The most obvious way is to define heroes in the context of their public role (job, school, function within the family, etc.). You do this by showing unique behavior in this space that quickly defines the character. But it’s essential to derive this behavior from your personal experience or research. Your character can’t start out by simply doing the sort of thing similar characters do in other stories or your audience will instantly lose interest.

If you’re writing about a doctor, and all you’ve ever seen of doctors is what they do in other TV shows, then it will be impossible to come up with fresh and convincing behaviors to characterize your hero. Every behavior you come up with will either seem overly familiar (they do that on TV!) or false (you just made that up!).

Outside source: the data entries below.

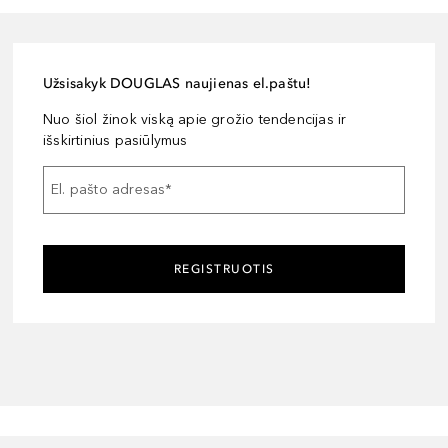
Užsisakyk DOUGLAS naujienas el.paštu!
Nuo šiol žinok viską apie grožio tendencijas ir
išskirtinius pasiūlymus
El. pašto adresas
*
REGISTRUOTIS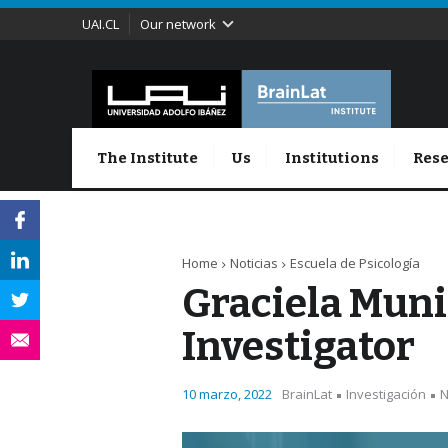
UAI.CL
Our network
The Institute
Us
Institutions
Rese
Home
Noticias
Escuela de Psicología
Graciela Muni
Investigator
10 marzo, 2022
BrainLat
Investigación
N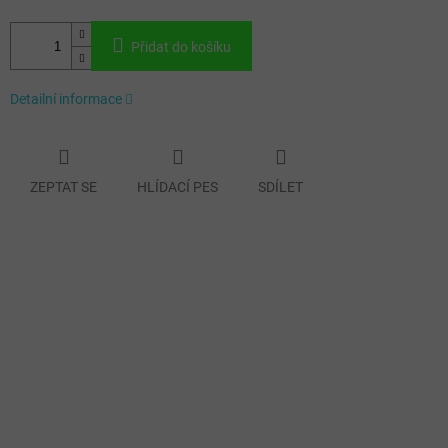
Přidat do košíku
Detailní informace
ZEPTAT SE
HLÍDACÍ PES
SDÍLET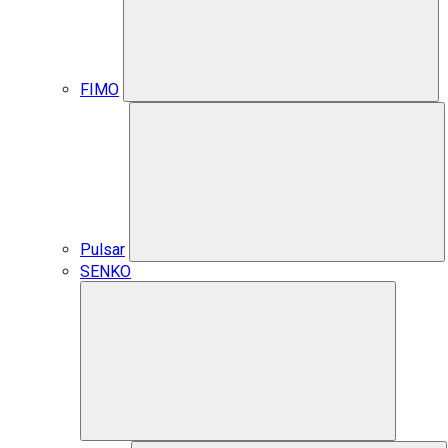
FIMO
Pulsar
SENKO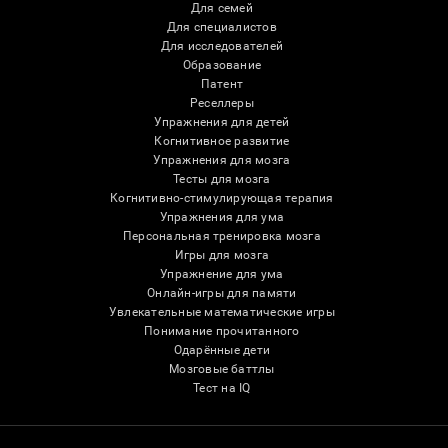
Для семей
Для специалистов
Для исследователей
Образование
Патент
Реселлеры
Упражнения для детей
Когнитивное развитие
Упражнения для мозга
Тесты для мозга
Когнитивно-стимулирующая терапия
Упражнения для ума
Персональная тренировка мозга
Игры для мозга
Упражнение для ума
Онлайн-игры для памяти
Увлекательные математические игры
Понимание прочитанного
Одарённые дети
Мозговые баттлы
Тест на IQ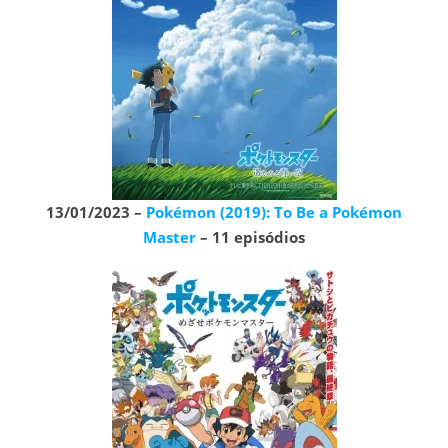
13/01/2023 –
Pokémon (2019): To Be a Pokémon
Master
– 11 episódios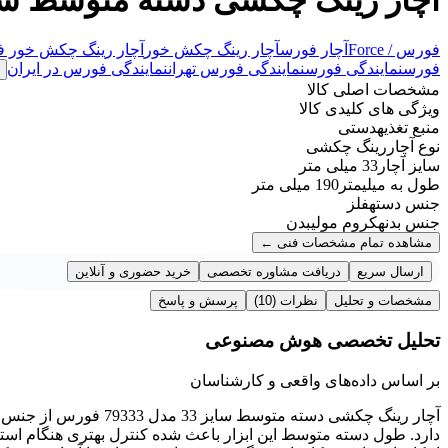
فورس / Force
آچار فورس
آچار رینگ چکش خور
آچار رینگ چکش خور 
فورس
نمایندگی فورس
نمایندگی فورس تهران
نمایندگی فورس در ایران
مشخصات اصلی کالا
ویژگی های کلیدی کالا
منبع تغذیه
دستی
نوع آچار
رینگ چکشی
سایز آچار
33 میلی متر
طول به میلیمتر
190 میلی متر
جنس دسته
فلز
جنس بدنه
کروم مولیبدن
مشاهده تمام مشخصات فنی
←
ارسال سریع
دریافت مشاوره تخصصی
خرید حضوری و آنلاین
مشخصات و تحلیل
نظرات
(10)
پرسش و پاسخ
تحلیل تخصصی هوش مصنوعی
بر اساس داده‌های واقعی و کارشناسان
آچار رینگ چکشی دسته مت
دارد. طول دسته متوسط این ابزار باعث شده کنترل بهتری هنگام است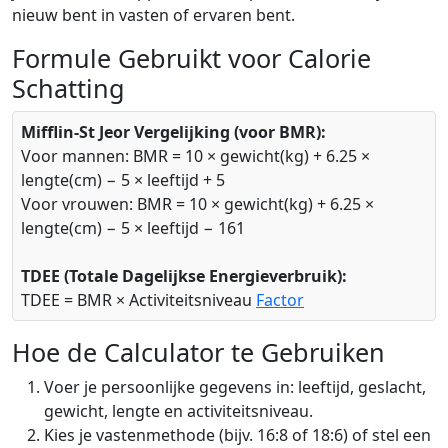
nieuw bent in vasten of ervaren bent.
Formule Gebruikt voor Calorie
Schatting
Mifflin-St Jeor Vergelijking (voor BMR):
Voor mannen: BMR = 10 × gewicht(kg) + 6.25 ×
lengte(cm) − 5 × leeftijd + 5
Voor vrouwen: BMR = 10 × gewicht(kg) + 6.25 ×
lengte(cm) − 5 × leeftijd − 161
TDEE (Totale Dagelijkse Energieverbruik):
TDEE = BMR × Activiteitsniveau
Factor
Hoe de Calculator te Gebruiken
Voer je persoonlijke gegevens in: leeftijd, geslacht,
gewicht, lengte en activiteitsniveau.
Kies je vastenmethode (bijv. 16:8 of 18:6) of stel een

Generic is bad. If you want to give your cop character a little personality, don’t give him a donut craving. It’s believable enough, but it’s a cliché. Instead, you should give him something specific. How about a crazy saxophone-playing cop who always has his sax around his neck? That is certainly specific, but it doesn’t ring true. The hard part is coming up with something that’s unique but also authentic. How do you do this? Research. Go on a ride-along with some cops. Very quickly you’ll notice behavior that makes you say, “A-ha! I didn’t know that cops did that, but it makes total sense that they would!”

Likewise, if you want to write about doctors, it would be great if you were a doctor yourself, but if you just spend an hour with an actual doctor, or just read one doctor’s memoir, you’ll note dozens of little behaviors that you can use. ER creator Michael Crichton was a doctor, which is how he knew that some doctors dose themselves with saline drips to get ready for work.

Aaron Sorkin, on the other hand, knew nothing about the world of computer programmers when he got the assignment to write The Social Network, but he had an amazing resource: Mark Zuckerberg had kept a stream of consciousness misogynistic rant while creating his proto-version of Facebook. That sort of primary document is just as good as being there.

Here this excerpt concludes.